A link of Starlink satellites is seen over Tooele County on May 5, 2021. (Rob Hopper)

SALT LAKE CITY, Utah – A string of lights that streaked across northern Utah’s skies Wednesday night came from a recent batch of Starlink satellites, according to Patrick Wiggins, NASA’s solar system ambassador to Utah.

Elon Musk’s SpaceX sent 60 flat-paneled broadband satellites to orbit onboard the Falcon 9 on May 4.

Wiggins said the satellites were seen in a line over Utah Wednesday night until they entered the Earth’s shadow.

Wiggins said he received several reports of the lights “moving slowly across the sky and then ‘mysteriously’ disappearing.”

“What was actually happening was these Starlink satellites, in orbit, coming toward the east and running into the shadow of the Earth,” Wiggins said. “Of course, they don’t give off light by themselves, they only reflect light. So as soon as they went into the shadow of the Earth, they were no longer visible from down here.”

The lights will be visible again Thursday night around 10:20 p.m.

The 60 satellites are part of Starlink’s constellation that could swell to over 30,000 satellites in orbit.
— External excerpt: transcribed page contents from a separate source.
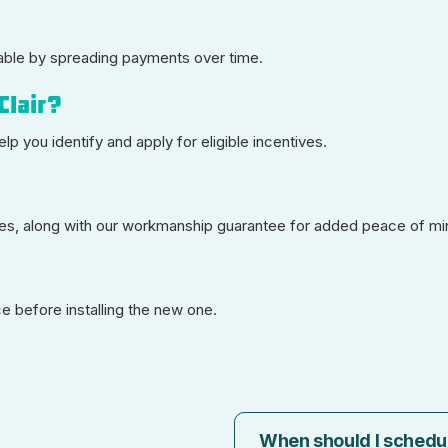
able by spreading payments over time.
Clair?
elp you identify and apply for eligible incentives.
ties, along with our workmanship guarantee for added peace of mi
 before installing the new one.
When should I schedu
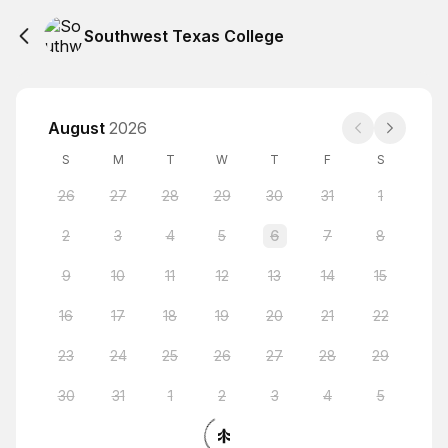
Southwest Texas College
August
2026
S
M
T
W
T
F
S
26
27
28
29
30
31
1
2
3
4
5
6
7
8
9
10
11
12
13
14
15
16
17
18
19
20
21
22
23
24
25
26
27
28
29
30
31
1
2
3
4
5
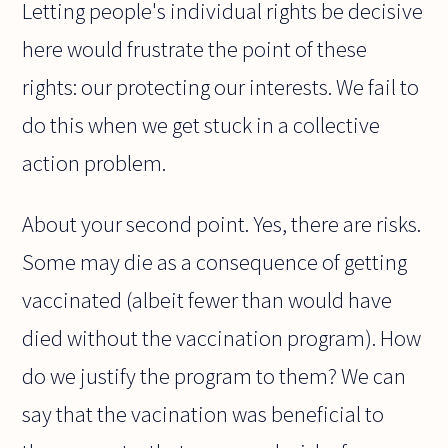
Letting people's individual rights be decisive
here would frustrate the point of these
rights: our protecting our interests. We fail to
do this when we get stuck in a collective
action problem.
About your second point. Yes, there are risks.
Some may die as a consequence of getting
vaccinated (albeit fewer than would have
died without the vaccination program). How
do we justify the program to them? We can
say that the vacination was beneficial to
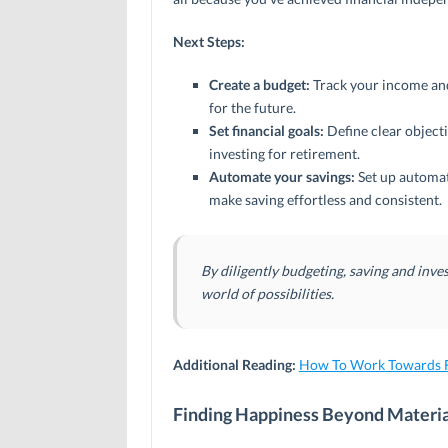
Next Steps:
Create a budget:
Track your income and
for the future.
Set financial goals:
Define clear objecti
investing for retirement.
Automate your savings:
Set up automat
make saving effortless and consistent.
By diligently budgeting, saving and inves
world of possibilities.
Additional Reading:
How To Work Towards F
Finding Happiness Beyond Materi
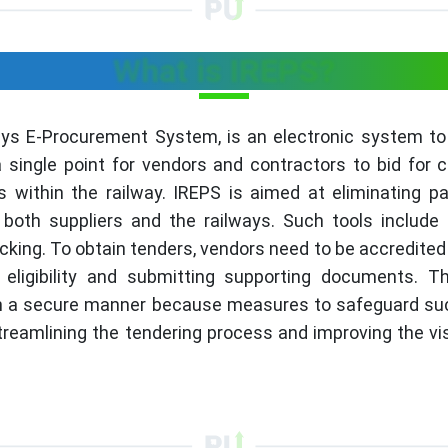
What is IREPS?
ays E-Procurement System, is an electronic system to
a single point for vendors and contractors to bid for 
 within the railway. IREPS is aimed at eliminating 
both suppliers and the railways. Such tools include t
acking. To obtain tenders, vendors need to be accredited
eligibility and submitting supporting documents. T
in a secure manner because measures to safeguard such
streamlining the tendering process and improving the vi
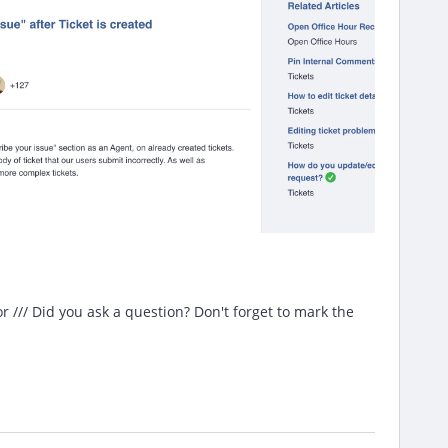
/// Did you ask a question? Don't forget to mark the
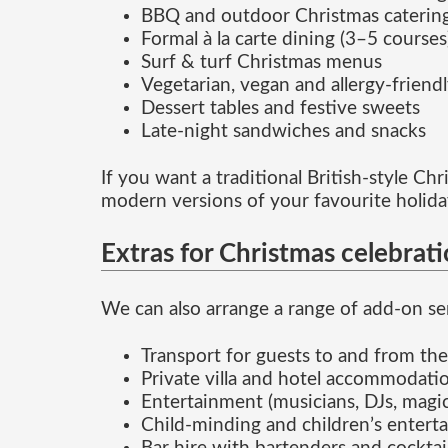
BBQ and outdoor Christmas caterin
Formal à la carte dining (3–5 courses
Surf & turf Christmas menus
Vegetarian, vegan and allergy-friend
Dessert tables and festive sweets
Late-night sandwiches and snacks
If you want a traditional British-style C
modern versions of your favourite holida
Extras for Christmas celebrat
We can also arrange a range of add-on ser
Transport for guests to and from th
Private villa and hotel accommodatio
Entertainment (musicians, DJs, magic
Child-minding and children’s enterta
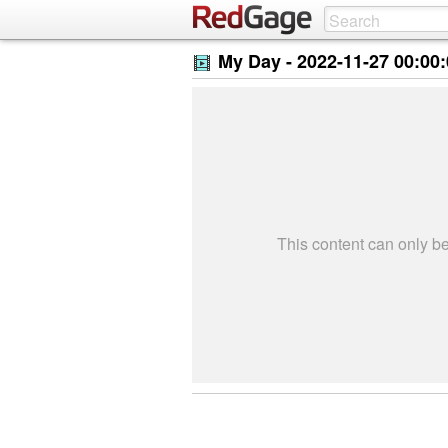
My Day -
2022-11-27 00:00
This content can only 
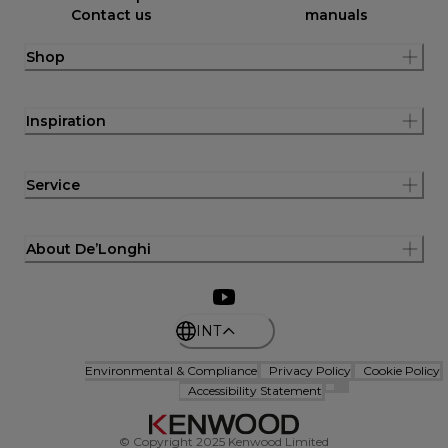
Contact us
manuals
Shop
Inspiration
Service
About De’Longhi
INT
Environmental & Compliance
Privacy Policy
Cookie Policy
Accessibility Statement
© Copyright 2025 Kenwood Limited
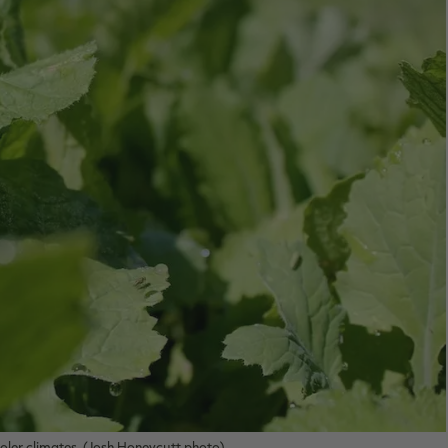
ooler climates. (Josh Honeycutt photo)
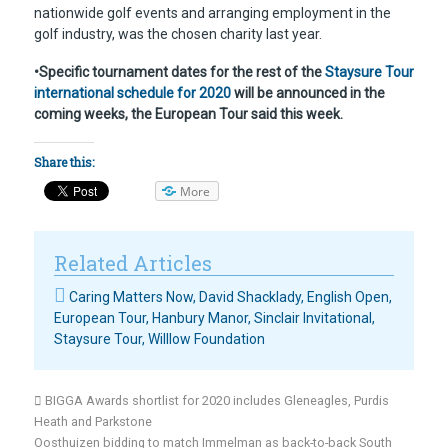
nationwide golf events and arranging employment in the
golf industry, was the chosen charity last year.
•Specific tournament dates for the rest of the
Staysure Tour
international schedule for 2020
will be announced in the
coming weeks, the European Tour said this week.
Share this:
More
Related Articles
Caring Matters Now
,
David Shacklady
,
English Open
,
European Tour
,
Hanbury Manor
,
Sinclair Invitational
,
Staysure Tour
,
Willlow Foundation
BIGGA Awards shortlist for 2020 includes Gleneagles, Purdis
Heath and Parkstone
Oosthuizen bidding to match Immelman as back-to-back South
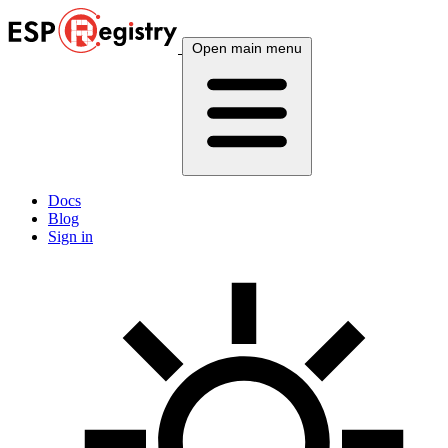
Open main menu
Docs
Blog
Sign in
Over 1,300 satellites are already in orbit.

The company’s goal is to deliver high-speed internet to anyone on the planet.

Some KSL viewers were concerned the lights could have been a large Chinese rocket that is out of control and set to reenter Earth’s atmosphere this weekend.

The Pentagon is tracking that rocket, but its “exact entry point into the Earth’s atmosphere” can’t be pinpointed until within hours of reentry, according to a statement from Defense Department spokesperson Mike Howard.

It is expected to reenter Earth’s atmosphere sometime Saturday, but Jonathan McDowell, an astrophysicist at the Astrophysics Center at Harvard University, told CNN that the situation is “not the end of days.”

“I don’t think people should take precautions. The risk that there will be some damage or that it would hit someone is pretty small — not negligible, it could happen — but the risk that it will hit you is incredibly tiny. And so I would not lose one second of sleep over this on a personal threat basis,” he said.